Although, the palm style set of gestures were preferred by the user, we noticed while analyzing the video that when the user repeated the fast forward gesture quickly, the motion could easy be misinterpreted for fast forward, rewind, fast forward, rewind, fast forward. Although the wizard knew the user’s intention and could operate the video correctly, it could be difficult for “the system” to distinguish the direction intent of the user.

We also realized through the testing that one of the main challenges, for all parties – user, Wizard, and laser operator alike, was understanding when the user’s actions were out of range. Our team discussed the possibility of providing some sort of calibration to find a users midpoint and mapping the video content timeline directly to the distance between the users hands when performing the most extreme fast forward and rewind gestures to make this experience more accurate.

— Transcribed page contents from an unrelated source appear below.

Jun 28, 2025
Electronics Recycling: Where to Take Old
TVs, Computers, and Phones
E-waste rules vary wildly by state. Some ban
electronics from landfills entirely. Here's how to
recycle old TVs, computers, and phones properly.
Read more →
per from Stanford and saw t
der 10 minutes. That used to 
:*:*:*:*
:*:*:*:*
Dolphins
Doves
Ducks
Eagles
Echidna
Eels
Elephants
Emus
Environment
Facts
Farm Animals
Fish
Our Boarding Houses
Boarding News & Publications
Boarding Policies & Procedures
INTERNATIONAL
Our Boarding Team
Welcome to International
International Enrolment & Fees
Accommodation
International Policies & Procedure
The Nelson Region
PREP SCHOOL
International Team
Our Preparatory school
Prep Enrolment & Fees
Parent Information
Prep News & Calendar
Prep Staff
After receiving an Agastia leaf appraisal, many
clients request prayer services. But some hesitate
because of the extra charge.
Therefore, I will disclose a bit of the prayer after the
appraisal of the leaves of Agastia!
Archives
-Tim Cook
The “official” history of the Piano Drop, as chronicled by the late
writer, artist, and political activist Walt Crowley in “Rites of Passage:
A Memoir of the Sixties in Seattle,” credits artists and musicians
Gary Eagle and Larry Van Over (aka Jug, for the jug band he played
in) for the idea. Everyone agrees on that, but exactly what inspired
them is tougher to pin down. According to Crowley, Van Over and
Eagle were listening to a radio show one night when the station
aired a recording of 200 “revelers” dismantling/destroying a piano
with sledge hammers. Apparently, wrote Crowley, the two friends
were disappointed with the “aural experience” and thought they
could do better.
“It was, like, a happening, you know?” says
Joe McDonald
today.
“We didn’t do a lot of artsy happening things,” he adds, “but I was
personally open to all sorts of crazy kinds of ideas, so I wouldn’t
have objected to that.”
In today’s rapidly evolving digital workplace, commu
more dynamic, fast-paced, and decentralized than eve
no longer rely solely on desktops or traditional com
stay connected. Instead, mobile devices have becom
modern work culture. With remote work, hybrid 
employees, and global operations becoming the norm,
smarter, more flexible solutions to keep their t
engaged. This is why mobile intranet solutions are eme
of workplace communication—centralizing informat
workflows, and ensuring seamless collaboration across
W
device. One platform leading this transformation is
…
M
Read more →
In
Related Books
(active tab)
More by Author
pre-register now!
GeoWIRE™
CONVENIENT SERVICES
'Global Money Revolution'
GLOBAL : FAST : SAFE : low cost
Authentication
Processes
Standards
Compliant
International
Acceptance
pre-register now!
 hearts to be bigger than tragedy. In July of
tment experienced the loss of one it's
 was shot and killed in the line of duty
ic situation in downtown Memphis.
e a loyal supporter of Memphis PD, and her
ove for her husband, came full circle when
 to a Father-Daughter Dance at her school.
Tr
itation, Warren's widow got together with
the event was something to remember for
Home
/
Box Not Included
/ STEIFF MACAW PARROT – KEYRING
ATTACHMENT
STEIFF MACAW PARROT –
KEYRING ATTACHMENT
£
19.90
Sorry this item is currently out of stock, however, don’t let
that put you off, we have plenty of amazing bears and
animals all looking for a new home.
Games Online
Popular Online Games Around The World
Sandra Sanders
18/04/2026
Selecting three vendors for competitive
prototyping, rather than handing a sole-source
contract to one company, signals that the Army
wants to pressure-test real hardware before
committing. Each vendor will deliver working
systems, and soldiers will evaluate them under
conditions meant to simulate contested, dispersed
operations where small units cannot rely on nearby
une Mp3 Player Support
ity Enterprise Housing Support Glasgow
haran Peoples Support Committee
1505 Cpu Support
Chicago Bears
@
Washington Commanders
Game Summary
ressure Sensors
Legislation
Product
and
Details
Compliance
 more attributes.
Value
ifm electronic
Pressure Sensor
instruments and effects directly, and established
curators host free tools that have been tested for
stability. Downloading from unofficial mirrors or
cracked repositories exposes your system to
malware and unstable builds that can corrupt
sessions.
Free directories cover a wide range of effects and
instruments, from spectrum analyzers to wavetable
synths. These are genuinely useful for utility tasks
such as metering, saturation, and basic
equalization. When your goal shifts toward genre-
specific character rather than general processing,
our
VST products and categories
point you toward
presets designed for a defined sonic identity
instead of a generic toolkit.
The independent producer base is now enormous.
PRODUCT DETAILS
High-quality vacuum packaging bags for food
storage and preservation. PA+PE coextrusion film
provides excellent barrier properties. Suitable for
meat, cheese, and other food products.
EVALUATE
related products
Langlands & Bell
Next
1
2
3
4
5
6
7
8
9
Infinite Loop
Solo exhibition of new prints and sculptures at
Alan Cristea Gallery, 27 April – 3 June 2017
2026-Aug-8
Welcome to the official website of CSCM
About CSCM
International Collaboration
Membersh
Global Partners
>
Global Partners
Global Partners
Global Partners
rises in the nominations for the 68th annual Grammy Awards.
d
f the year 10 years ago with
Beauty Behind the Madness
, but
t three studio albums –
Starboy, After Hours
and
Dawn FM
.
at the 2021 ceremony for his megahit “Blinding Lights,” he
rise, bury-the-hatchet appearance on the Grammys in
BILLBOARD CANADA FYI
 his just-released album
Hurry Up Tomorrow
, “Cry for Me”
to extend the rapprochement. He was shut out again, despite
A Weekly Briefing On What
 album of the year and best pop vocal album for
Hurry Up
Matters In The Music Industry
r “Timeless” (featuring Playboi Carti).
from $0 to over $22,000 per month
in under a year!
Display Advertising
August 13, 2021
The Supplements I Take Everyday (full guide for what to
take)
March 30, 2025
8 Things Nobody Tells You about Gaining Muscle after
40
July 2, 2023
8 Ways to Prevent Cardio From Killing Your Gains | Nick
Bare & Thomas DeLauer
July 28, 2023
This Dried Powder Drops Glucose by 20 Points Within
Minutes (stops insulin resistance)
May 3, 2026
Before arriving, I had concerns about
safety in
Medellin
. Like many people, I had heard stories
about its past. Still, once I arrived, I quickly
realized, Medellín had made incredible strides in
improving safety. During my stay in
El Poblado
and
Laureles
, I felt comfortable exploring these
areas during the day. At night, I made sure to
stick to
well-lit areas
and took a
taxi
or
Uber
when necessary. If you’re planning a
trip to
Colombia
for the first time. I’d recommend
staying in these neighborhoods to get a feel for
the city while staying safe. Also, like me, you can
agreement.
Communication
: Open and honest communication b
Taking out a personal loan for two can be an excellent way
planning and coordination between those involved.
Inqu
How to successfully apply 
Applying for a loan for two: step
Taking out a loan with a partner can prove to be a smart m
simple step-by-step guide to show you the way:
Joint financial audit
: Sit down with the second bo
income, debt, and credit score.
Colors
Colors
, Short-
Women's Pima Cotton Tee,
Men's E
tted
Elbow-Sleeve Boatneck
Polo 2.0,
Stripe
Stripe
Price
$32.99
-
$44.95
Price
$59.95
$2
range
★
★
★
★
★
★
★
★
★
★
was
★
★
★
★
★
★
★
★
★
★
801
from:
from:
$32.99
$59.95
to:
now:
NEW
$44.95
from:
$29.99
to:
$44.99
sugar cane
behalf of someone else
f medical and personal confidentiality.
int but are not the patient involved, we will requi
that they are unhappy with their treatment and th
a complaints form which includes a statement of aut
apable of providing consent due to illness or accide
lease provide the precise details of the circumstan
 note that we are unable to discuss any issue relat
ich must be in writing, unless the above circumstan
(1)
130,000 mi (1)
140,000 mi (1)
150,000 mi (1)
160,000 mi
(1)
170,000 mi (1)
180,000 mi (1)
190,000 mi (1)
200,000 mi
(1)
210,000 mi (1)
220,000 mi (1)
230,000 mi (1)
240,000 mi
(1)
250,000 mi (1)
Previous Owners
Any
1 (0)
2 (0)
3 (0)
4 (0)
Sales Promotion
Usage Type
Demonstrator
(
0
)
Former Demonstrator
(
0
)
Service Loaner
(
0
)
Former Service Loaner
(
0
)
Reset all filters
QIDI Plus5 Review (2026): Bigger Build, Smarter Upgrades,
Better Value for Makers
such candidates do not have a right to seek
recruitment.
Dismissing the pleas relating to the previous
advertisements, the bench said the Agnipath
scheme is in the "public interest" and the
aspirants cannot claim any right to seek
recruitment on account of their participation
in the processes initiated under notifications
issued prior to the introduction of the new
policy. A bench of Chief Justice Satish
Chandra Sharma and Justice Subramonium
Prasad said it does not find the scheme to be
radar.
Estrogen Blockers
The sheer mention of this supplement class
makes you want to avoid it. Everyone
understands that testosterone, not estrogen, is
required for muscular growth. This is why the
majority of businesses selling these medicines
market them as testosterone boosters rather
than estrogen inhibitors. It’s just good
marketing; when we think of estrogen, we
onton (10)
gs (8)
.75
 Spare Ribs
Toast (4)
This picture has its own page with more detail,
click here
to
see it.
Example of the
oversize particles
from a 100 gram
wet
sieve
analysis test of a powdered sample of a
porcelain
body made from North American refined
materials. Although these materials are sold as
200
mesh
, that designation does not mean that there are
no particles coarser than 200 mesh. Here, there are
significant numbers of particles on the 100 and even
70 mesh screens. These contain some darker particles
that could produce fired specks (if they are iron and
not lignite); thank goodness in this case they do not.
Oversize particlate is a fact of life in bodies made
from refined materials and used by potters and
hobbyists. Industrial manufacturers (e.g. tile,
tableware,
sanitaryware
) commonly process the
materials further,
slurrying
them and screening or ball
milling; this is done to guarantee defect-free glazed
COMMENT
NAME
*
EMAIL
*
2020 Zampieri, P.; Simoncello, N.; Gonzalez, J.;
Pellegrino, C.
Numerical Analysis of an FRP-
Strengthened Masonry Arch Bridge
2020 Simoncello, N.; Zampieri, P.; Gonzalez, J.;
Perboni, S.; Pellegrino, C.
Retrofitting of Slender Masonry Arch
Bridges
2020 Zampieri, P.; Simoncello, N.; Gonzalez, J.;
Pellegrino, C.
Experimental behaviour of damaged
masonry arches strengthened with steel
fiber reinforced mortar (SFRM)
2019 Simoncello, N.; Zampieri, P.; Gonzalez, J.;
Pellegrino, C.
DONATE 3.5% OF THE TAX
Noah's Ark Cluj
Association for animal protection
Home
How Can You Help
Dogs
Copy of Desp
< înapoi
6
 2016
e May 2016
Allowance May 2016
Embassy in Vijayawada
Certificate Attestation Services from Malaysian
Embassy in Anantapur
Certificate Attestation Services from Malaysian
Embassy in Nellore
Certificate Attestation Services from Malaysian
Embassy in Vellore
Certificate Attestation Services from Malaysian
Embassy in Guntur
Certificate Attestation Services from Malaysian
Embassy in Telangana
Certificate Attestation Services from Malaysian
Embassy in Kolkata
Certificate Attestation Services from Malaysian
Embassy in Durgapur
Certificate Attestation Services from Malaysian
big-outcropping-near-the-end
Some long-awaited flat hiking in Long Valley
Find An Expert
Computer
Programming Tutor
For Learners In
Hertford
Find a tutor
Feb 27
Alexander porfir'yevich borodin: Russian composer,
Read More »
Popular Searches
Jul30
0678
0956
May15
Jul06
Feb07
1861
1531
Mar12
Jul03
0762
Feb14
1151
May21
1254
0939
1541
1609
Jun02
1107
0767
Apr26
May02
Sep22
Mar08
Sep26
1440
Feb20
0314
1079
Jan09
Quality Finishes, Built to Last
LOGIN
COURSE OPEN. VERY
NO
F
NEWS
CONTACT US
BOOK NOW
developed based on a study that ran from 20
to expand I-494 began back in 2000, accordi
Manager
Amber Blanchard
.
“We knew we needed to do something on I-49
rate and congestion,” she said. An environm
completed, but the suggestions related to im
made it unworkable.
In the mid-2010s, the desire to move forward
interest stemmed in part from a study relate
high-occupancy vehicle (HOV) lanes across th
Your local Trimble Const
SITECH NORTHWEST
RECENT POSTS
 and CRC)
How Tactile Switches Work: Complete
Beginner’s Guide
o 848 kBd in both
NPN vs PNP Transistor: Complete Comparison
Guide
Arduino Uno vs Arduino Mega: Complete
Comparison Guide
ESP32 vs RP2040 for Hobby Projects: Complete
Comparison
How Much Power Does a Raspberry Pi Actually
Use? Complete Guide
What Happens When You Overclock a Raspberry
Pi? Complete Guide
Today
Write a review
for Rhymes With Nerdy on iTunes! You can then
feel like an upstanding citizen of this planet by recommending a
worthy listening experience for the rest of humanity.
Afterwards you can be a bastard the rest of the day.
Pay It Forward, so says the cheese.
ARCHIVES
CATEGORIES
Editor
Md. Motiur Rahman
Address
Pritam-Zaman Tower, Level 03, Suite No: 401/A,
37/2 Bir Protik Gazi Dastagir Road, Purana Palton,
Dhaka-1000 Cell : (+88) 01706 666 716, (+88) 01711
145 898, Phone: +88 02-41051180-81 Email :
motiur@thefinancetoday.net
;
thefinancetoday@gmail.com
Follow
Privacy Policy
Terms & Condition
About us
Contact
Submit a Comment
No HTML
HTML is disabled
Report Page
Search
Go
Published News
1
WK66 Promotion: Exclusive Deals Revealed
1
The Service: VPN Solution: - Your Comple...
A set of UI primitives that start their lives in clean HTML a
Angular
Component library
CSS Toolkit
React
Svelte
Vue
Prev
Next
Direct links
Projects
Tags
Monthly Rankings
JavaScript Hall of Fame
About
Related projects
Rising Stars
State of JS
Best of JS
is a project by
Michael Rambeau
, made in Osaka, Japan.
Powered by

Since our Wizard of Oz prototype did not account for other possible moving objects in the space, we felt it would be important to consider how the system would deal with “noise” from other moving objects during viewing.

Conclusion:

Overall, we felt that our behavior prototype was successful in providing a “quick and dirty” way to test assumptions about the 3D gesture interactions we developed. We learned a great deal not only about the user’s gesture preferences, but also about the level of accuracy that the gesture recognition technology would need to account for.